Le 29 août 2022, 7h30. Au moment de me lever, je vois la trappe de la cathédrale s’ouvrir. Une trappe au centre de l’édifice qui débouche sur un escalier presque majestueux, plongeant sur la ville du Puy-en-Velay. Postée en haut des marches, des frissons parcourent mon corps tout entier. Je suis dans une bulle, j’ai l’impression d’être seule alors que je suis entourée d’une dizaine de personnes. Je descends les marches, savourant chaque pas. Les premiers d’une grande épopée. Mille cinq cent vingt-deux. Mille cinq cent vingt-deux kilomètres me séparent de Saint-Jacques-de-Compostelle.

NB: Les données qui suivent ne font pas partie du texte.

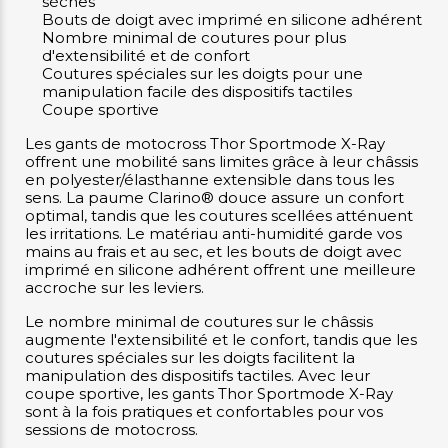
sèches
Bouts de doigt avec imprimé en silicone adhérent
Nombre minimal de coutures pour plus
d'extensibilité et de confort
Coutures spéciales sur les doigts pour une
manipulation facile des dispositifs tactiles
Coupe sportive
Les gants de motocross Thor Sportmode X-Ray
offrent une mobilité sans limites grâce à leur châssis
en polyester/élasthanne extensible dans tous les
sens. La paume Clarino® douce assure un confort
optimal, tandis que les coutures scellées atténuent
les irritations. Le matériau anti-humidité garde vos
mains au frais et au sec, et les bouts de doigt avec
imprimé en silicone adhérent offrent une meilleure
accroche sur les leviers.
Le nombre minimal de coutures sur le châssis
augmente l'extensibilité et le confort, tandis que les
coutures spéciales sur les doigts facilitent la
manipulation des dispositifs tactiles. Avec leur
coupe sportive, les gants Thor Sportmode X-Ray
sont à la fois pratiques et confortables pour vos
sessions de motocross.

Mes chaussures aux pieds, mon sac ceinturé à la taille, mon chapeau; je m’agrippe fébrilement à mes bâtons. Parée pour avaler ces kilomètres jusqu’à l’une des extrémités du continent. Partir. À pied. Seule.

Sous mes paupières

Il est de ces souvenirs qui, rien qu’en fermant les yeux, jaillissent en vous. En quelques secondes, ils illuminent toute votre personne. Ils vous inondent. J’aurais aimé vous esquisser ces brassées d’images, de sensations. J’aurais voulu vous conter ce qu’on y trouve, là-bas, sur ce chemin. Ce qu’on y découvre, ce qu’on y apprend, ce qu’on y vit. Ce qui vibre dans cette bulle au milieu du monde. Sur cette voie vers la fin de la Terre.

Qu’est-ce que je peux vous offrir ici, en quelques lignes? Je vous emmène avec moi, dans un condensé très concentré de mon épopée. Je me replonge dans ce bouquet de mémoires. Je ferme les yeux. Et sous mes paupières…

C’est autant de vécus, de récits, de pieds, que de pèlerins, randonneurs et autres marcheurs que j’y ai rencontrés. C’est une routine qui s’installe, un rythme cadencé par la marche. C’est marcher, manger, dormir. Marcher, manger, dormir.

Marcher.

Des cailloux, du macadam, du sable, de la terre. Des plaines, des plateaux et des cols. Des montagnes, des lacs, des collines, des déserts. C’est du soleil et de la pluie, du vent et des orages. Des chaleurs de plomb, du froid humide. C’est de la nature tous les jours. Des villages abandonnés, des villes bondées. C’est des départs à la frontale de nuit, des arrivées dans l’après-midi. Des kilomètres, soixante-trois jours, neuf semaines de marche. C’est de la sueur, des frissons, des doigts gelés, des habits mouillés. C’est de la douleur, du ras-le-bol. Des pieds de bois, des ampoules. Des opérations à pieds ouverts, des massages à toute heure. Des «Comment ça va? Tes pieds? Et toi?» C’est des doutes, des «Qu’est-ce que je fous là?». De la persévérance, du dépassement de soi. C’est des «Bon Chemin, Buen Camino, Ultreïa!»

Manger.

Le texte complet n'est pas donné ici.